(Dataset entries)
....
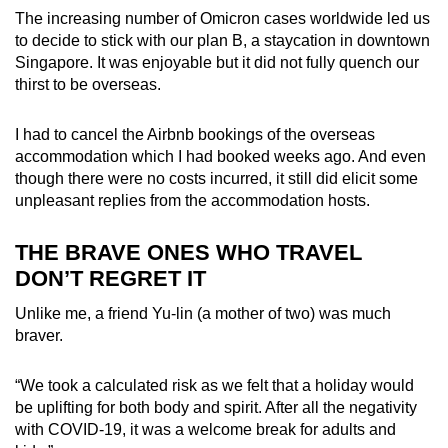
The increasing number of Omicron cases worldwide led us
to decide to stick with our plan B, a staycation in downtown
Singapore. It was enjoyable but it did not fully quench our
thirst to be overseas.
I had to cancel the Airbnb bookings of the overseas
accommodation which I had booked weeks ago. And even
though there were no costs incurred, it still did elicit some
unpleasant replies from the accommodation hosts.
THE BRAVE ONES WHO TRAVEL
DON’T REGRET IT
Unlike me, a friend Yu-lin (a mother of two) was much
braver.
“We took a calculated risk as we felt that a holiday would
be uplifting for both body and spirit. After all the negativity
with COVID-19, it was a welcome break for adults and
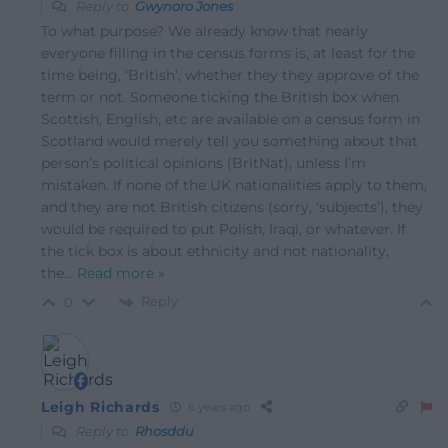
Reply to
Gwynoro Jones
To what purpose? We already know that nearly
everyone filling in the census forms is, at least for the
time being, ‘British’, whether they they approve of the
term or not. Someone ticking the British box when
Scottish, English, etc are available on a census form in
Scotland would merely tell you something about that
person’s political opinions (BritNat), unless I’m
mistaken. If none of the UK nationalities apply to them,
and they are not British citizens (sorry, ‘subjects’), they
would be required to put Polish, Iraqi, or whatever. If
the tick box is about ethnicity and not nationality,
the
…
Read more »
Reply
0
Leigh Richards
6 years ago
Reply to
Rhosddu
....
Work required: Please repeat the data verbatim and leave the pictures out of your copy.

Answer:
The increasing number of Omicron cases worldwide led us
to decide to stick with our plan B, a staycation in downtown
Singapore. It was enjoyable but it did not fully quench our
thirst to be overseas.
I had to cancel the Airbnb bookings of the overseas
accommodation which I had booked weeks ago. And even
though there were no costs incurred, it still did elicit some
unpleasant replies from the accommodation hosts.
THE BRAVE ONES WHO TRAVEL
DON’T REGRET IT
Unlike me, a friend Yu-lin (a mother of two) was much
braver.
“We took a calculated risk as we felt that a holiday would
be uplifting for both body and spirit. After all the negativity
with COVID-19, it was a welcome break for adults and
Reply to
Gwynoro Jones
To what purpose? We already know that nearly
everyone filling in the census forms is, at least for the
time being, ‘British’, whether they they approve of the
term or not. Someone ticking the British box when
Scottish, English, etc are available on a census form in
Scotland would merely tell you something about that
person’s political opinions (BritNat), unless I’m
mistaken. If none of the UK nationalities apply to them,
and they are not British citizens (sorry, ‘subjects’), they
would be required to put Polish, Iraqi, or whatever. If
the tick box is about ethnicity and not nationality,
the
…
Read more »
Reply
0
Leigh Richards
6 years ago
Reply to
Rhosddu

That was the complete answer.